In uniform - battle fatigues - Boykin lectured that those in the slides were not the enemy, but “a guy called Satan. Satan wants to destroy this nation. He wants to destroy us as a nation and he wants to destroy us as a Christian army.”

Critics called for Boykin’s firing for turning Afghanistan and Iraq into religious wars. Instead, Secretary of Defense Donald Rumsfeld and Bush sheltered him in the Pentagon.

But the politics of the faithful contributed to incompetence in handling Iraq’s reconstruction. Wills argues that the White House “trolled the conservative foundations, Republican congressional staffs and evangelical schools for loyalist appointees” to staff the Iraq Coalition Provisional Authority under Paul Bremmer: “Right moral attitude was more important than competence.”

Turning Afghanistan and Iraq into religious wars has consequences. During his visit to Indonesia, Bush passed on spending a night in Jakarta, capital of the nation with the world’s largest Islamic population. A military base in Honolulu would have to do.
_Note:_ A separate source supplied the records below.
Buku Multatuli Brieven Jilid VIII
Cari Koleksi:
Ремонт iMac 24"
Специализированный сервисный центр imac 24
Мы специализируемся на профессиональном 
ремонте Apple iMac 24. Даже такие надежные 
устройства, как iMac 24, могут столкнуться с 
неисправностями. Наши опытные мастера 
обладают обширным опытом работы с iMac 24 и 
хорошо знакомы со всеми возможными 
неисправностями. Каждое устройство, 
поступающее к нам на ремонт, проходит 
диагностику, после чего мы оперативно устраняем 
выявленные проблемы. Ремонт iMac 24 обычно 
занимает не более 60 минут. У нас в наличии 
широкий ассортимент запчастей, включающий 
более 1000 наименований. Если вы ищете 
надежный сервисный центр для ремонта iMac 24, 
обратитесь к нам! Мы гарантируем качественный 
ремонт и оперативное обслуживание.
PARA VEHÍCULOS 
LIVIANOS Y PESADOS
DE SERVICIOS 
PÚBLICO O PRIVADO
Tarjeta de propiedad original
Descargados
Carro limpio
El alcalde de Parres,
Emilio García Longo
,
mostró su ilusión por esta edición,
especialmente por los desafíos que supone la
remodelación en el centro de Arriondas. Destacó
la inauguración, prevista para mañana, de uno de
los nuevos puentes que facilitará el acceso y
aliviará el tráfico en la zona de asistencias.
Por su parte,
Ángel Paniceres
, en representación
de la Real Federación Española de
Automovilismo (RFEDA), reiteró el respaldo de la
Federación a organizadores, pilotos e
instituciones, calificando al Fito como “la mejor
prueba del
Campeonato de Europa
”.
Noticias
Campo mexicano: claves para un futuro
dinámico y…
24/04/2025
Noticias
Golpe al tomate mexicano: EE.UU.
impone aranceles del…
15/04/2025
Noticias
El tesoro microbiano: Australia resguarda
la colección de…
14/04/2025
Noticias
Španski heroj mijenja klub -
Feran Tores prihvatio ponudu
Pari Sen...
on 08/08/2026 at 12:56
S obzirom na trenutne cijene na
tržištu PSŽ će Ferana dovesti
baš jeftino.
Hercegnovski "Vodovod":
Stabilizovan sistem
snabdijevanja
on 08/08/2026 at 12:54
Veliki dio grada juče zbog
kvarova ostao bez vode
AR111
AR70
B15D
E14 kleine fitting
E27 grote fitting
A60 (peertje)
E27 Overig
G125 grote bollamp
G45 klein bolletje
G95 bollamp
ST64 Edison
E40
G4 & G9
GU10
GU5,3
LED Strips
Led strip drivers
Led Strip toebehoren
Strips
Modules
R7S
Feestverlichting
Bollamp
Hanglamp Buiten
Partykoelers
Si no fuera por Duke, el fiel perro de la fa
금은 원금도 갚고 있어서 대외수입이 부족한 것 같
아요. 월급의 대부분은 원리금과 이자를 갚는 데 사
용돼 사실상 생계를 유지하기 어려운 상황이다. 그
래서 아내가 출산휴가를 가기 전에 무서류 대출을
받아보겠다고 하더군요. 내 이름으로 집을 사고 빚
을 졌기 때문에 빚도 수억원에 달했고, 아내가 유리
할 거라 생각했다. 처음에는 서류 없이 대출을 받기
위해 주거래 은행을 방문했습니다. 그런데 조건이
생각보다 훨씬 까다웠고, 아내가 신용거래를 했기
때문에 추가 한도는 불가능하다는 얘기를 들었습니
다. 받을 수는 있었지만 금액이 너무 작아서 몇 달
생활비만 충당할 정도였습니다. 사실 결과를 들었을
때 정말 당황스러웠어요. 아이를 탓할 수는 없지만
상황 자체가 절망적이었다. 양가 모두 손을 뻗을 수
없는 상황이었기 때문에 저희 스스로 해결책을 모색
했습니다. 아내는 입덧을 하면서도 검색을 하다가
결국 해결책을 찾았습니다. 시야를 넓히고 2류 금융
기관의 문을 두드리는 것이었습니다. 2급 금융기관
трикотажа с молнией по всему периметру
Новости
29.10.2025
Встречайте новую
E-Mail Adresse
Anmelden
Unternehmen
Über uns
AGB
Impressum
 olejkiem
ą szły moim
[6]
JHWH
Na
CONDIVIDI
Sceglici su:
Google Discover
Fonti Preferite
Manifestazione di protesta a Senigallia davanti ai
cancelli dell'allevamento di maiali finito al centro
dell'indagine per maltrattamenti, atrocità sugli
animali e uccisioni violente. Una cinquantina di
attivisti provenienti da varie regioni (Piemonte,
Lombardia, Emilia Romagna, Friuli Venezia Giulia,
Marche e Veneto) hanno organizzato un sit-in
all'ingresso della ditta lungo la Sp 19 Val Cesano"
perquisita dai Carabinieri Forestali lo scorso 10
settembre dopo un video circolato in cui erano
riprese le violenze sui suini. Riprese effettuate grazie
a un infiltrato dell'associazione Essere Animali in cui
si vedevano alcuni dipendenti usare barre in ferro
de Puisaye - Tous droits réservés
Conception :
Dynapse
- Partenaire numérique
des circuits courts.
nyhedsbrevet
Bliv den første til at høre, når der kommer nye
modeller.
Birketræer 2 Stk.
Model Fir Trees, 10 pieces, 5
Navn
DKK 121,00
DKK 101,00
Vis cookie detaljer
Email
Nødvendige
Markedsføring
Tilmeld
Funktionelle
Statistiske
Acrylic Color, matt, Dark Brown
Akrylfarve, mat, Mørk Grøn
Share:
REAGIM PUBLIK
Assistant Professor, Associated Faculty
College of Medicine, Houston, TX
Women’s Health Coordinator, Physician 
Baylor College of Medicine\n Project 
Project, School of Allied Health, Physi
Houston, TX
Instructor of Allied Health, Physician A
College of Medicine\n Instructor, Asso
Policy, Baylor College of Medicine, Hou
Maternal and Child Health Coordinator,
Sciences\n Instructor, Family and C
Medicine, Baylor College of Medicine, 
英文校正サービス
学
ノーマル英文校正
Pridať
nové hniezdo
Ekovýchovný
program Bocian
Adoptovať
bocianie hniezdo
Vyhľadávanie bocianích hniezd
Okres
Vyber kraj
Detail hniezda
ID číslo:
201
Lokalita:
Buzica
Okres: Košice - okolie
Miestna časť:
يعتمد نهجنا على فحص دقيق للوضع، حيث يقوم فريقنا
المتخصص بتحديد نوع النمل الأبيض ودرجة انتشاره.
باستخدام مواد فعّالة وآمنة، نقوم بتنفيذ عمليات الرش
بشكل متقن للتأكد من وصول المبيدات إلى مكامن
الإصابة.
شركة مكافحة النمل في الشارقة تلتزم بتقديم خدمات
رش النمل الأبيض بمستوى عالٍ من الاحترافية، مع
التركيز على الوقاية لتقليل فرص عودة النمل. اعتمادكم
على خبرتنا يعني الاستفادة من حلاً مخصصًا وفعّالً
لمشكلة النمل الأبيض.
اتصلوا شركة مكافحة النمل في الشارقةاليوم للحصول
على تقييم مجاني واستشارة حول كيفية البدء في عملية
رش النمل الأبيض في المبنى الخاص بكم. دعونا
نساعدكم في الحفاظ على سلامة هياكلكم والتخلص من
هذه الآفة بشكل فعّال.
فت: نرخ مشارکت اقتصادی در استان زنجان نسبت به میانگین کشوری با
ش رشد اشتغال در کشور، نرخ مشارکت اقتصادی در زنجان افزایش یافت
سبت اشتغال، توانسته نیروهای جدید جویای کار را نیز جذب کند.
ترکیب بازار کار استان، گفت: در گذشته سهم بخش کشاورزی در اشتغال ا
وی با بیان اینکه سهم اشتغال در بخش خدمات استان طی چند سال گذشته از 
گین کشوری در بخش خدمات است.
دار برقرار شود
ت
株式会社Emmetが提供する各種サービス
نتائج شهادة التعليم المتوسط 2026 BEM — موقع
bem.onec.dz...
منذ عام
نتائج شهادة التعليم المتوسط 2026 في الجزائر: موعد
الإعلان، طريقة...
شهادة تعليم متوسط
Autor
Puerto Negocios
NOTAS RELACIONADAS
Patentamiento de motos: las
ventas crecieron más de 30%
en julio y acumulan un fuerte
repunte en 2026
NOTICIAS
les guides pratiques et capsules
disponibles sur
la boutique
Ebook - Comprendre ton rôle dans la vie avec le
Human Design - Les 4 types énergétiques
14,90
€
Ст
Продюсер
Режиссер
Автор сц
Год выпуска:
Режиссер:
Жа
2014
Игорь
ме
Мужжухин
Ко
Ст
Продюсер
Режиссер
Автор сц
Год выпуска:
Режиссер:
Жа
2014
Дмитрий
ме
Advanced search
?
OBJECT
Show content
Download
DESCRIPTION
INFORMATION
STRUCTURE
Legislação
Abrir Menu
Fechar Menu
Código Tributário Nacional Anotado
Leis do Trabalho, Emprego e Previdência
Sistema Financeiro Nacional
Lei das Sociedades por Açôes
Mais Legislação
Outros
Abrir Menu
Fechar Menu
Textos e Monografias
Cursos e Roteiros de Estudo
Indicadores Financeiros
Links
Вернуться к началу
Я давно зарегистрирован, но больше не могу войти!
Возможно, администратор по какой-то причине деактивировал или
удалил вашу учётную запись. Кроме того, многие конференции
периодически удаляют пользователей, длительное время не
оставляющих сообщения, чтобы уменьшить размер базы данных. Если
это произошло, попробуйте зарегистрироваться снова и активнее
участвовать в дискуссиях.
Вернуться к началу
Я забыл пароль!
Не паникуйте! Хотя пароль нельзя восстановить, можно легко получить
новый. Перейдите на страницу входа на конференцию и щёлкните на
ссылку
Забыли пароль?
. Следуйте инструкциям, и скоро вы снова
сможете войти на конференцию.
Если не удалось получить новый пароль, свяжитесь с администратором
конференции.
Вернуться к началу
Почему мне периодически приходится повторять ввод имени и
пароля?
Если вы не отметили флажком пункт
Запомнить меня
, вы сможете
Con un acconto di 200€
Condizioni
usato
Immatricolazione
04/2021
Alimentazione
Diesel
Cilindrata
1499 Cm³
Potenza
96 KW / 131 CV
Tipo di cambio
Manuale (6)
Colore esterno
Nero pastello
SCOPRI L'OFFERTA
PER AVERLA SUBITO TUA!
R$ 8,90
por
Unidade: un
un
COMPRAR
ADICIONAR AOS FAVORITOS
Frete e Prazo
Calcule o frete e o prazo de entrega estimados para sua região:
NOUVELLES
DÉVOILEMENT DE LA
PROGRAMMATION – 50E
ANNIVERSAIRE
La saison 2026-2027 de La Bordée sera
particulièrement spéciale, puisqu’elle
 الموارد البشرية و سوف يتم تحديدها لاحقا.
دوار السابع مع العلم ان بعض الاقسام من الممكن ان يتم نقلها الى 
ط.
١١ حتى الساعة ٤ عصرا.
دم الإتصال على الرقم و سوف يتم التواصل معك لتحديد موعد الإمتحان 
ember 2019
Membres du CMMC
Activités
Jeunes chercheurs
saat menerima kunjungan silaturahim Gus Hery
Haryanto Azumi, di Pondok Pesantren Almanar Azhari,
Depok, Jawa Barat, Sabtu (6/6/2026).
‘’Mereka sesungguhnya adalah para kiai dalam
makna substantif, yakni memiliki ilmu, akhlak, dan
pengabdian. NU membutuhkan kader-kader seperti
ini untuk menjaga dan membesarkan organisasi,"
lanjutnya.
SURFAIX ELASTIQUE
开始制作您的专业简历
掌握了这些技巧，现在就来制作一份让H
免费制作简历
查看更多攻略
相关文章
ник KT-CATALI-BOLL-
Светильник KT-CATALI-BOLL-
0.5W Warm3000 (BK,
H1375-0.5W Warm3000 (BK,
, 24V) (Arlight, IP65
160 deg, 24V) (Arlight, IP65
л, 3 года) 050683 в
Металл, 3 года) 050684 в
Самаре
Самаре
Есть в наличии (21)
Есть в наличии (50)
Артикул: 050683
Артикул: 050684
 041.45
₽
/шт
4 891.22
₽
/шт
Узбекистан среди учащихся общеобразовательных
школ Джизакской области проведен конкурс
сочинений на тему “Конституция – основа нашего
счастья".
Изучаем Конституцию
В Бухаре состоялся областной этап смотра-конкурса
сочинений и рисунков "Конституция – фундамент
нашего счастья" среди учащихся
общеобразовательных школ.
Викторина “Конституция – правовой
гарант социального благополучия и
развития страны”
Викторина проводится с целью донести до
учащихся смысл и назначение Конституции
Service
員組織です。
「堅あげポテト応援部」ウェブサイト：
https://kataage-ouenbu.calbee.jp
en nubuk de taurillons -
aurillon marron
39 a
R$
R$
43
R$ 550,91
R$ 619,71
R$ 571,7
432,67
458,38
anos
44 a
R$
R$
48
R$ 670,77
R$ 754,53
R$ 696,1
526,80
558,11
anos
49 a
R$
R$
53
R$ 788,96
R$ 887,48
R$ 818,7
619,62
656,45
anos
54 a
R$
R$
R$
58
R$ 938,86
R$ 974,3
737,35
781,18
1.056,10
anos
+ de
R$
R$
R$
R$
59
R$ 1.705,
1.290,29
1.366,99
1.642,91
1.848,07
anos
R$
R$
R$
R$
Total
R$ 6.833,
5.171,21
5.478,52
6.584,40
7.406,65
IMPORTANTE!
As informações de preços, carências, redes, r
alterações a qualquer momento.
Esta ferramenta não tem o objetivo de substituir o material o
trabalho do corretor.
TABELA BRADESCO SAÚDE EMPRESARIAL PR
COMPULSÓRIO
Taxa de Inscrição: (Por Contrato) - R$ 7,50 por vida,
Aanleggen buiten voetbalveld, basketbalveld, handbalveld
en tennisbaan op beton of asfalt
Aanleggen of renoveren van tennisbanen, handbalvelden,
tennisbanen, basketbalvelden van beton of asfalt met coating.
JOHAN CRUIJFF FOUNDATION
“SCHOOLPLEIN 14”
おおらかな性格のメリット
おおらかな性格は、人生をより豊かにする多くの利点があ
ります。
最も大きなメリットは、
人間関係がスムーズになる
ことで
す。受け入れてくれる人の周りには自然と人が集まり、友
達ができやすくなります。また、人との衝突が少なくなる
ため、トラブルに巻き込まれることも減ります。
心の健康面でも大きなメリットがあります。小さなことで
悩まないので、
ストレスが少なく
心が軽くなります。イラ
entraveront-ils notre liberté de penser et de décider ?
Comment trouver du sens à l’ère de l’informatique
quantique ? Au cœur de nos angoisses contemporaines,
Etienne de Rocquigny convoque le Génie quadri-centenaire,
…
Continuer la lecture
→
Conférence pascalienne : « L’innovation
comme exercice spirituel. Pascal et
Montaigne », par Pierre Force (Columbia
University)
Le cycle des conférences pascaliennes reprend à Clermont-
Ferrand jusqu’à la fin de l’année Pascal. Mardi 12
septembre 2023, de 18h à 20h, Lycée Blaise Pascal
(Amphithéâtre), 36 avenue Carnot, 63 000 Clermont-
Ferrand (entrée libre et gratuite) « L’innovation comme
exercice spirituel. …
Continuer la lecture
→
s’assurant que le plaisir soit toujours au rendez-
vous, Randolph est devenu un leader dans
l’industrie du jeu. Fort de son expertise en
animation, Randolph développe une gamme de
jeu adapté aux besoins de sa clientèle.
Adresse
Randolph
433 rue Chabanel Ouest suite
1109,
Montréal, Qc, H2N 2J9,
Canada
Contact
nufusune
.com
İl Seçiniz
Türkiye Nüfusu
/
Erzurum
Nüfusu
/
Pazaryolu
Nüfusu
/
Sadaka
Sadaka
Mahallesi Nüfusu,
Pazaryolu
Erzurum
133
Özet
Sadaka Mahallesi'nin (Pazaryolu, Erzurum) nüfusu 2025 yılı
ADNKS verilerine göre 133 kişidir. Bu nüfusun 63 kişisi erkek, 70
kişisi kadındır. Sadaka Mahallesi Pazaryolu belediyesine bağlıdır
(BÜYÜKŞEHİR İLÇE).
“There is a particular danger with a war God commands,” writes Wills. “What if God should lose? That is unthinkable to evangelicals. They cannot accept the idea of second-guessing God, and he was the one who led them into war.

“Thus, in 2006, when two thirds of the American people told pollsters that the war in Iraq was a mistake, the third of those still standing behind it were mainly evangelicals (who make up about one third of the population). It was a faith-based certitude.”

Certitudes like that spell danger - and political irrelevance.